2. Originally Posted by MAX09
Consider the biquadratic equation, x^4 + x^3+x^2 +x +1 =0 in Z _11

I find that the equation has no solutions from a brute force method of trying all numbers from 1 to 10 for x.

I would like to know if there is another method to actually prove that there is no solution for this equation.

MAX
Surely x=3, 4, 5 and 9 are solutions.

Note that $x^4+x^3+x^2+x+1\equiv 0\ (mod\ 11)\Leftrightarrow \frac{x^5-1}{x-1}\equiv 0\ (mod\ 11)$

$x^{10}\equiv 1\ (mod\ 11)$ (Fermat's little theorem)

$\Rightarrow (x^5-1)(x^5+1)\equiv 0\ (mod\ 11)$

$\Rightarrow x^5\equiv \pm1\ (mod\ 11)$

etc.

3. Originally Posted by alexmahone
Surely x=3, 4, 5 and 9 are solutions.

Note that $x^4+x^3+x^2+x+1\equiv 0\ (mod\ 11)\Leftrightarrow \frac{x^5-1}{x-1}\equiv 0\ (mod\ 11)$

$x^{10}\equiv 1\ (mod\ 11)$ (Fermat's little theorem)
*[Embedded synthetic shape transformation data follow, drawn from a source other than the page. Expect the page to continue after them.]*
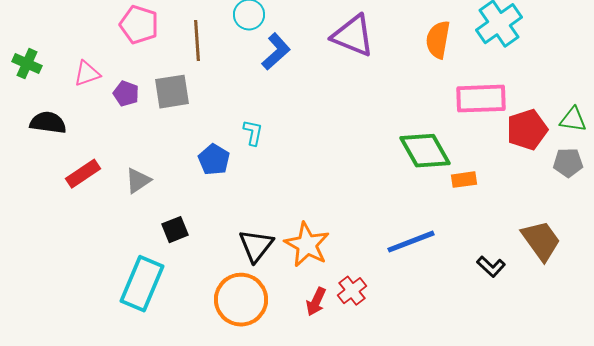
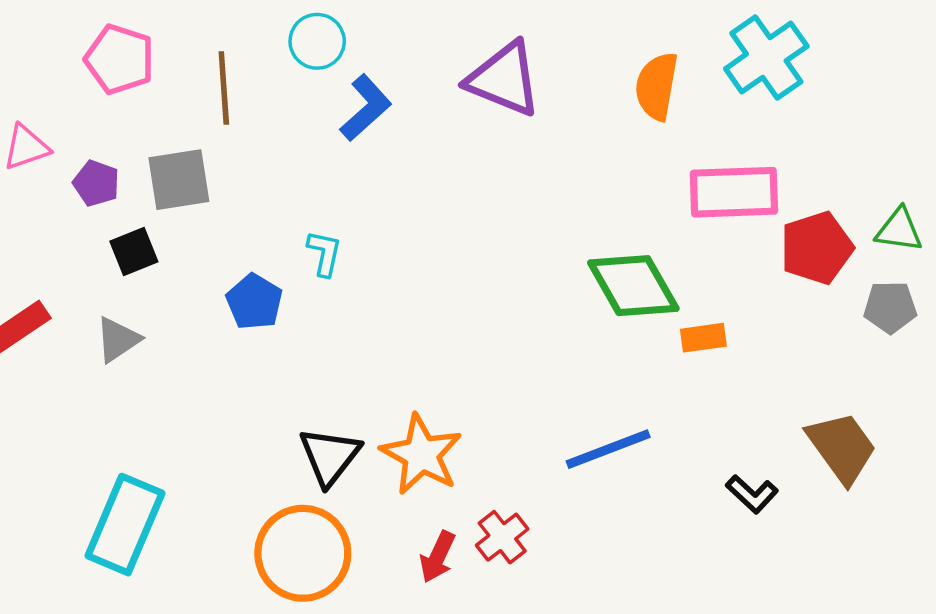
black square: (175, 230) -> (134, 251), moved

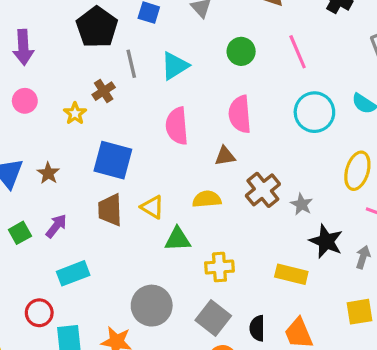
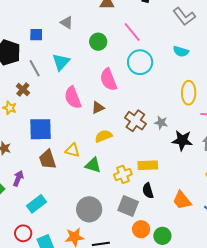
cyan circle: (314, 112) -> (140, 62), moved
brown triangle: (225, 156) -> (98, 108), moved
green triangle: (178, 239) -> (93, 165), turned 36
yellow rectangle: (291, 274) -> (148, 165), moved
black semicircle: (257, 328) -> (148, 191), moved

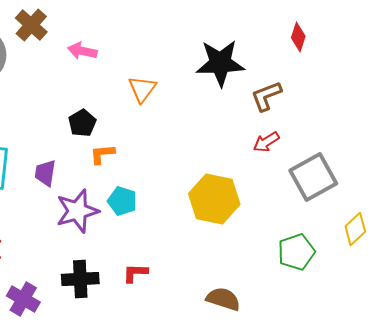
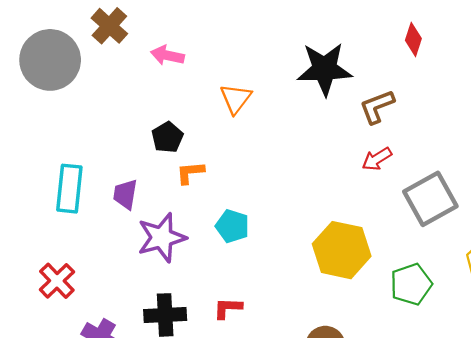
yellow hexagon: (214, 199) -> (342, 250), moved
cyan pentagon: (122, 201) -> (232, 226), moved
$\Rightarrow (x^5-1)(x^5+1)\equiv 0\ (mod\ 11)$

$\Rightarrow x^5\equiv \pm1\ (mod\ 11)$

etc.
I can't fault your logic, but I'm getting the solution to $x^5 \equiv \pm 1~\text{(mod 11)}$ to be all numbers x in Z_11! Obviously all of these cannot solve the original equation. I don't see how this gets us anywhere. How do you whittle them down to the solutions to the original problem?

-Dan

Edit: Oh Heavens I'm being silly. I got it. (I hope you aren't responding to this yet.)

4. Originally Posted by topsquark
I can't fault your logic, but I'm getting the solution to $x^5 \equiv \pm 1~\text{(mod 11)}$ to be all numbers x in Z_11! Obviously all of these cannot solve the original equation. I don't see how this gets us anywhere. How do you whittle them down to the solutions to the original problem?

-Dan
The four solutions (3, 4 ,5 and 9) satisfy $x^5\equiv 1\ (mod\ 11)$

On the other hand, the numbers 2, 6, 7, 8 and 10 satisfy $x^5\equiv -1\ (mod\ 11)$

5. Originally Posted by alexmahone
The four solutions (3, 4 ,5 and 9) satisfy $x^5\equiv 1\ (mod\ 11)$

On the other hand, the numbers 2, 6, 7 and 8 satisfy $x^5\equiv -1\ (mod\ 11)$
Yup. I got it (see my last edit), but apparently you were responding before you got the edit. Sorry about that!